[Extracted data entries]

-----

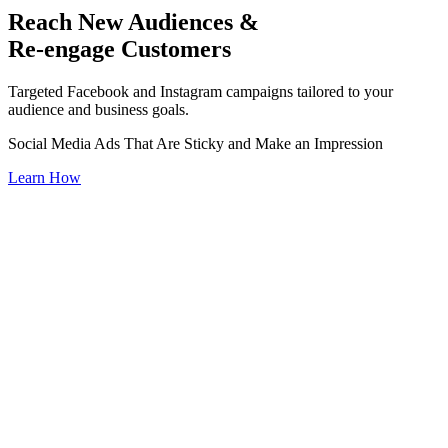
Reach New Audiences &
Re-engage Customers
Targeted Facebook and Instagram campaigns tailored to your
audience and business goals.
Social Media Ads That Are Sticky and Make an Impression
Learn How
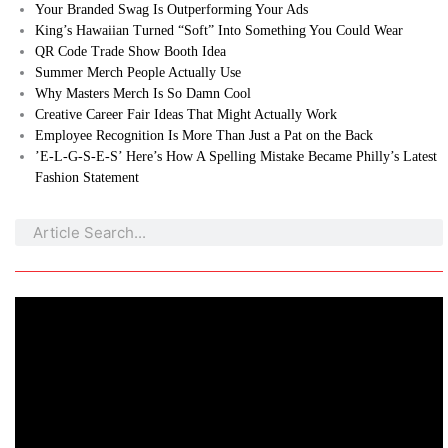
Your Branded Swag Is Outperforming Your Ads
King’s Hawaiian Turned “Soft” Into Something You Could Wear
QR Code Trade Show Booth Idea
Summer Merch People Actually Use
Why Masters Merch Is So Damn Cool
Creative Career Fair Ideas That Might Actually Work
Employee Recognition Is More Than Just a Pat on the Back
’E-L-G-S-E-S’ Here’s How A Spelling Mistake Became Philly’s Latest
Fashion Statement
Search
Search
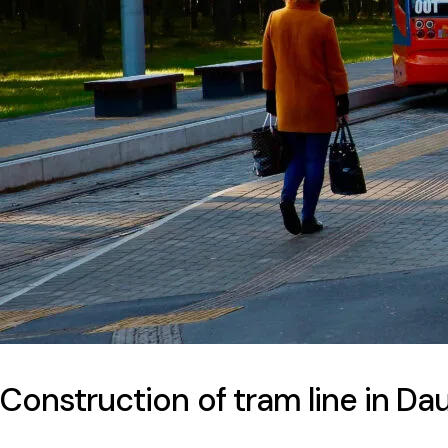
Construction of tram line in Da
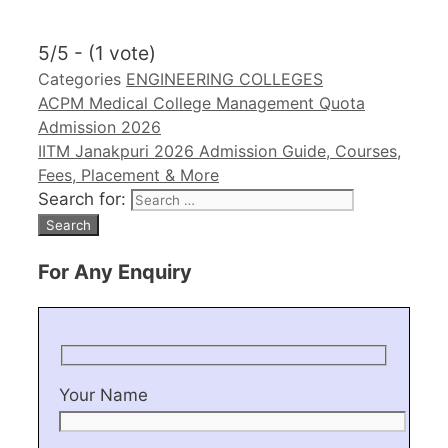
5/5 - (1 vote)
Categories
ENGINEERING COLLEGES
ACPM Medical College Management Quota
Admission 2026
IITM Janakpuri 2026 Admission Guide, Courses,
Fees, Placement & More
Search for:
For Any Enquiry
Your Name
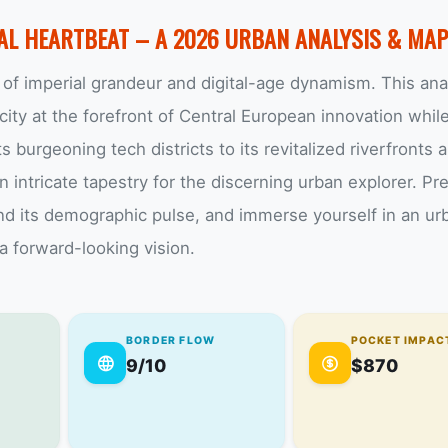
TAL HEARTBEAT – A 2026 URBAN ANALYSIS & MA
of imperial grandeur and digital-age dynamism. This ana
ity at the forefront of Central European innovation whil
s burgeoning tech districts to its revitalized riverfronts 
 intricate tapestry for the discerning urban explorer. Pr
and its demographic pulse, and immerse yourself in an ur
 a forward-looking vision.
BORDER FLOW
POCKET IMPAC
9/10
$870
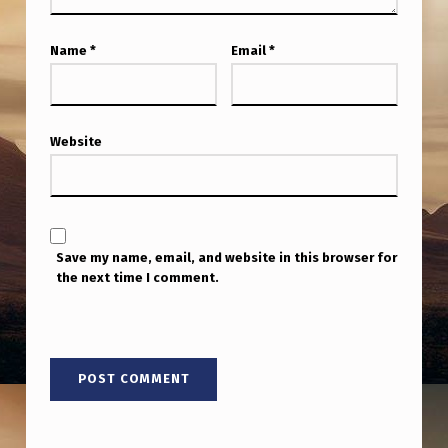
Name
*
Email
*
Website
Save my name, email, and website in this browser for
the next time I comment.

-----

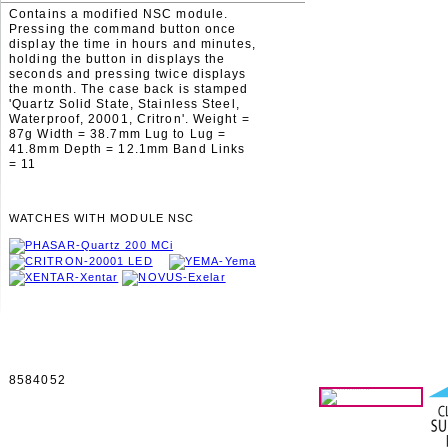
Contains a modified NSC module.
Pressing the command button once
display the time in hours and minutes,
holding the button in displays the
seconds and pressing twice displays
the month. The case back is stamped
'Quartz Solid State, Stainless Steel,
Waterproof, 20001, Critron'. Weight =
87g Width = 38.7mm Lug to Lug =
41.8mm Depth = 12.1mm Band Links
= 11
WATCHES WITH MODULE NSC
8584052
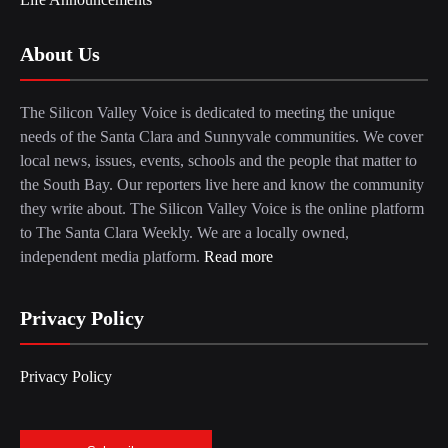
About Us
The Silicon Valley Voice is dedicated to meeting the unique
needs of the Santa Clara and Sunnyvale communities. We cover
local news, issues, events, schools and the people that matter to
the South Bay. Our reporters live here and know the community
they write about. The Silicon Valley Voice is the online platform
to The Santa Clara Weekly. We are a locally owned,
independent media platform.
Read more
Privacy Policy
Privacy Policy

-----

PROBLEM -> Output exactly the lines above, from the line with "Reach New Audiences &" to the line with "the next time I comment.", both included; skip the pictures.

ANSWER BOX ->
Reach New Audiences &
Re-engage Customers
Targeted Facebook and Instagram campaigns tailored to your
audience and business goals.
Social Media Ads That Are Sticky and Make an Impression
Learn How
Your Branded Swag Is Outperforming Your Ads
King’s Hawaiian Turned “Soft” Into Something You Could Wear
QR Code Trade Show Booth Idea
Summer Merch People Actually Use
Why Masters Merch Is So Damn Cool
Creative Career Fair Ideas That Might Actually Work
Employee Recognition Is More Than Just a Pat on the Back
’E-L-G-S-E-S’ Here’s How A Spelling Mistake Became Philly’s Latest
Fashion Statement
Search
Search
Construction of tram line in Da
5/5 - (1 vote)
Categories
ENGINEERING COLLEGES
ACPM Medical College Management Quota
Admission 2026
IITM Janakpuri 2026 Admission Guide, Courses,
Fees, Placement & More
Search for:
For Any Enquiry
Your Name
TAL HEARTBEAT – A 2026 URBAN ANALYSIS & MA
of imperial grandeur and digital-age dynamism. This ana
ity at the forefront of Central European innovation whil
s burgeoning tech districts to its revitalized riverfronts 
 intricate tapestry for the discerning urban explorer. Pr
and its demographic pulse, and immerse yourself in an ur
 a forward-looking vision.
BORDER FLOW
POCKET IMPAC
9/10
$870
Name
*
Email
*
Website
Save my name, email, and website in this browser for
the next time I comment.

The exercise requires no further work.